SAMC

From $3\mid x^2+y^2$ it follows $3\mid x$ and $3\mid y$, hence $x=3u$ and $y=3v$, for some positive integers $u$ and $v$. Replace in the equation and get $3\left(u^2+v^2+11^2\right)=670\sqrt{3(u-v)}$, hence $u-v=3k^2$, for some positive integer $k$, i.e. $u^2+v^2+11^2=670k$. We have $u^2+v^2>(u-v{)}^2=9k^4$, and obtain $9k^4+121<670k$, hence $k<5$.
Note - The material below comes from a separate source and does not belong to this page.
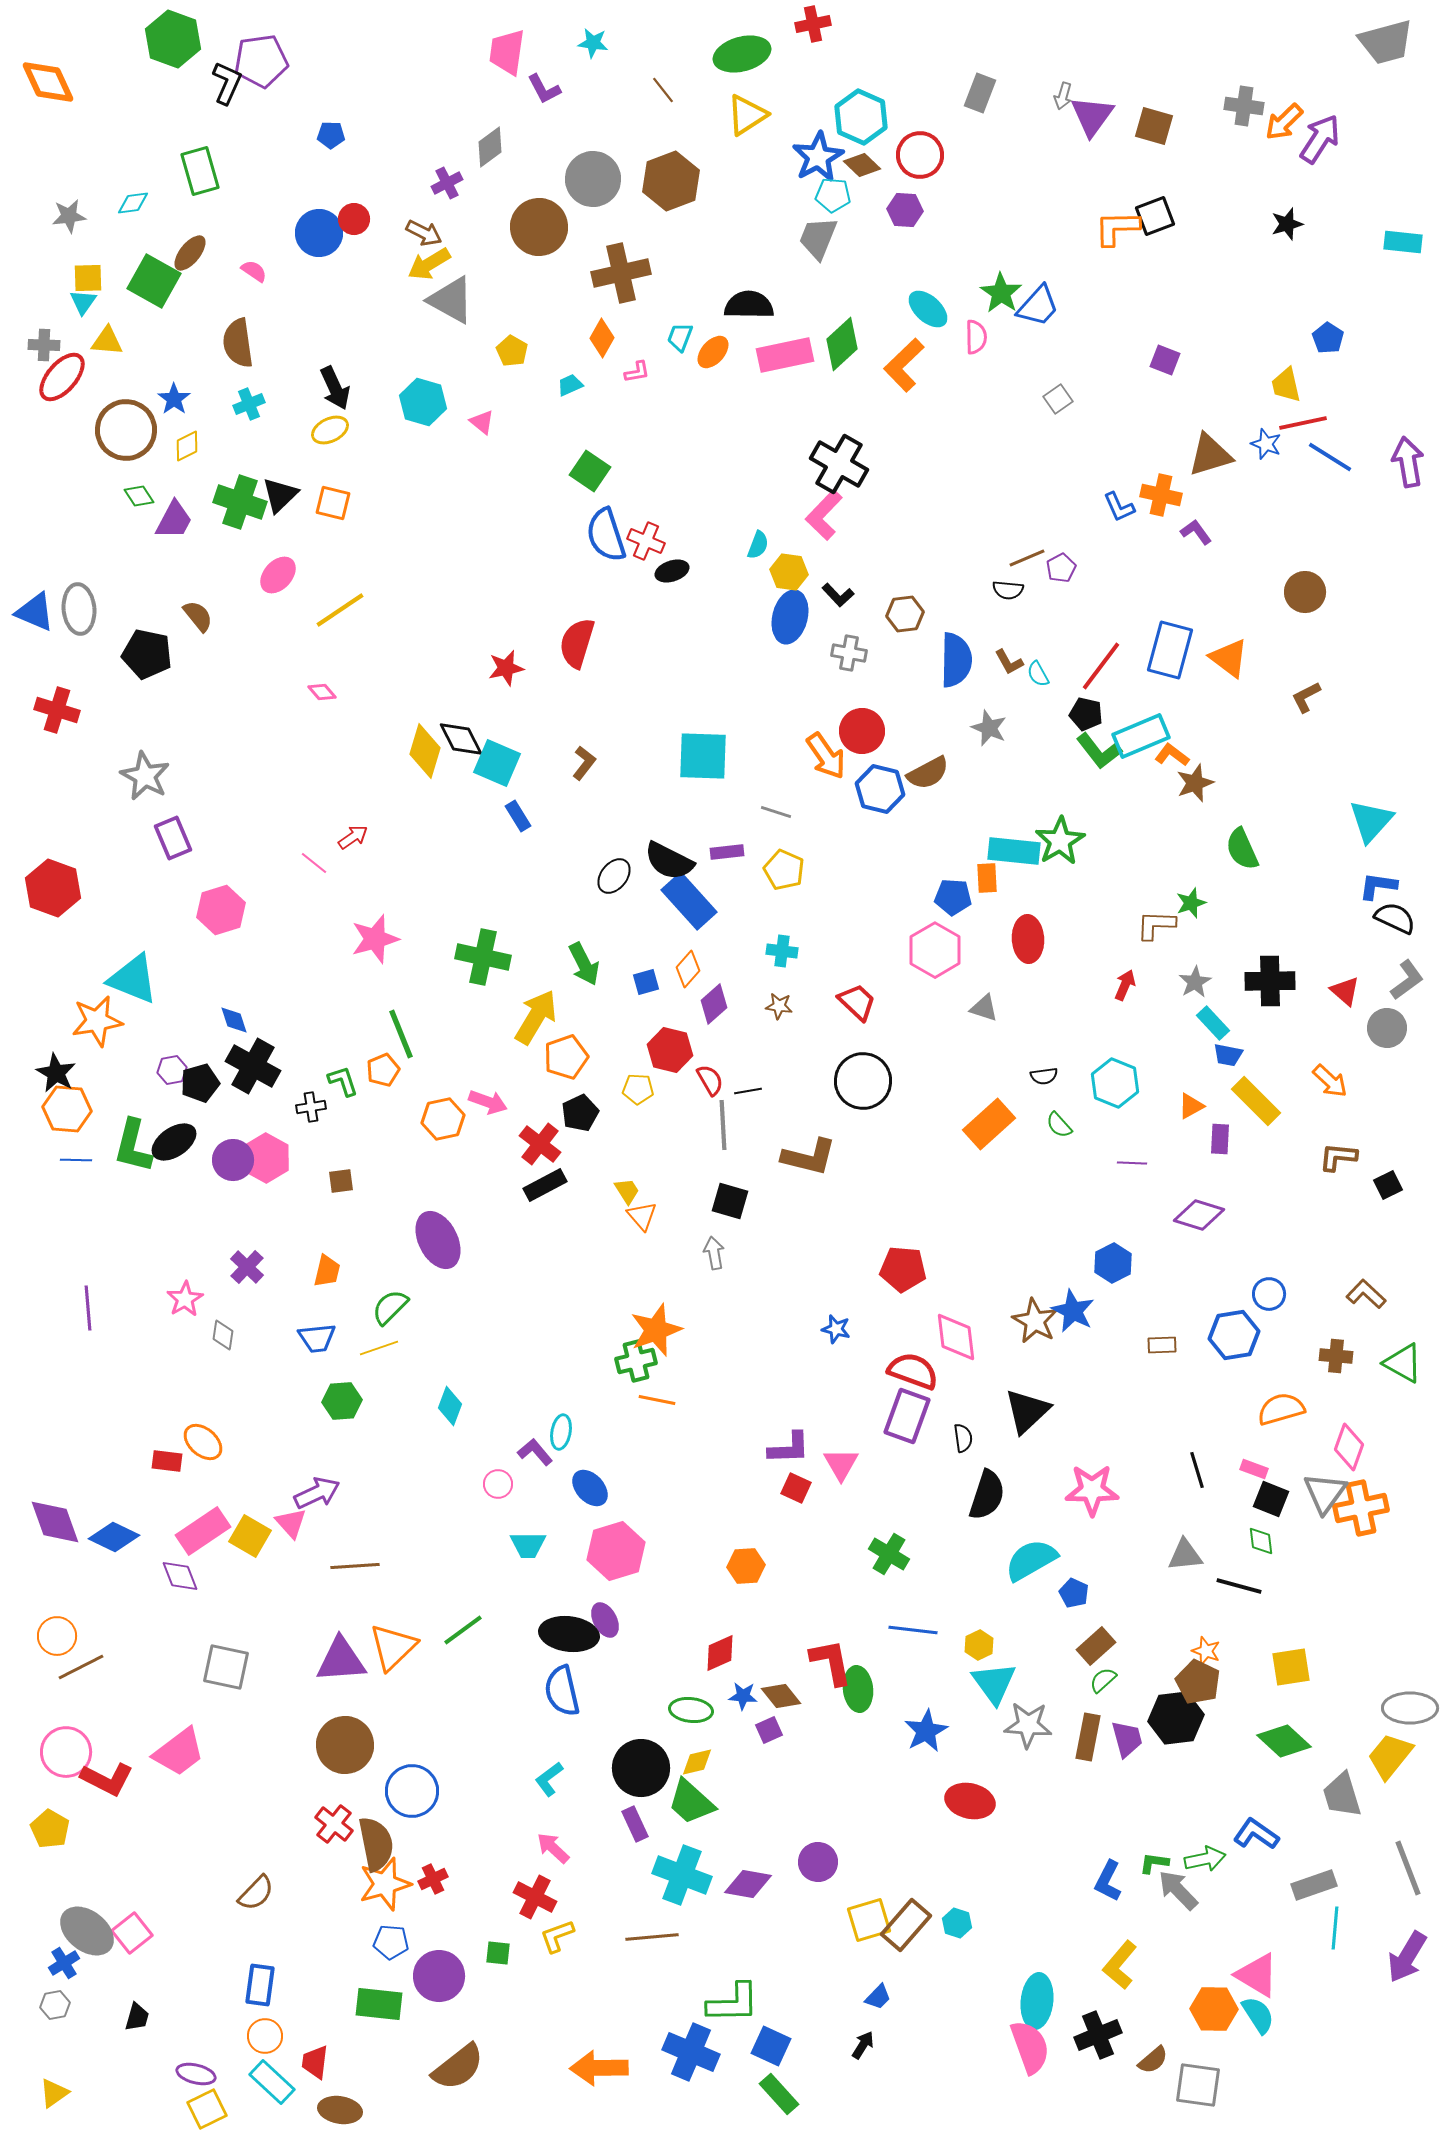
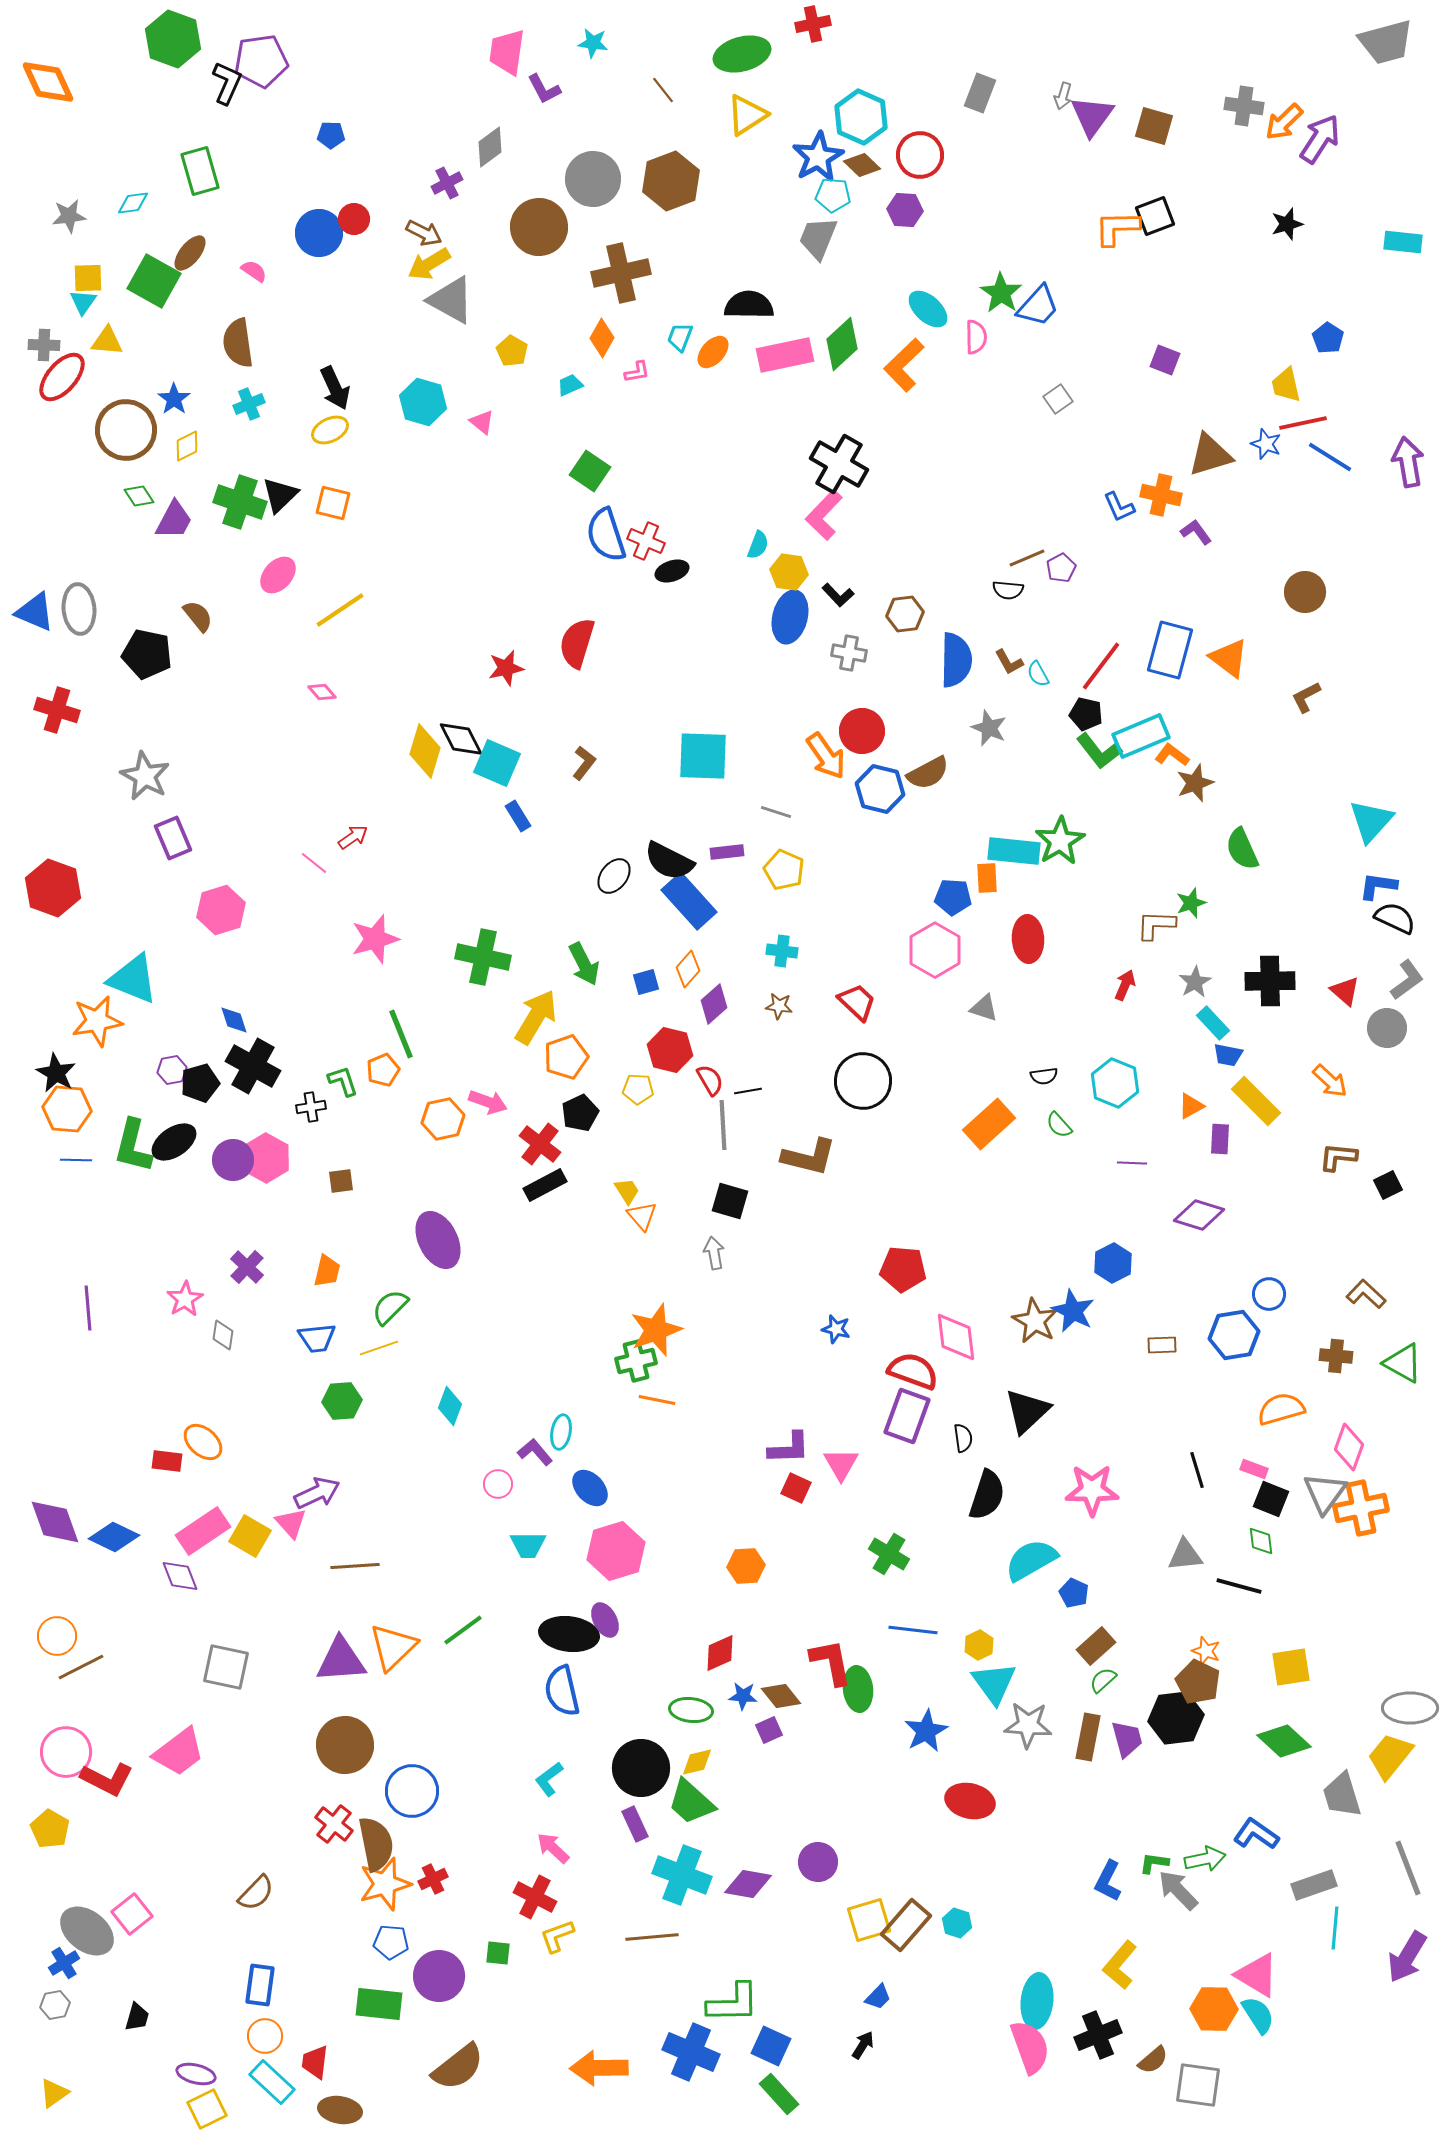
pink square at (132, 1933): moved 19 px up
Case 1. If $k=2$ or $k=4$, then $u^2+v^2+11^2\equiv 0(\mathrm{mod}4)$, not possible since we have $11^2\equiv 1(\mathrm{mod}4)$ and $u^2,v^2\equiv 0$ or $1(\mathrm{mod}4)$.

Case 2. If $k=1$, then we get the system $$\{\begin{array}{l}{u}^2+v^2=549\\ u-v=3\end{array}$$ having integer solutions $u=18$ and $v=15$. In this case it follows $x=54$ and $y=45$.

Case 3. If $k=3$, then we get the system $$\{\begin{array}{l}{u}^2+v^2=1882\\ u-v=27\end{array}$$ having no solutions in integers.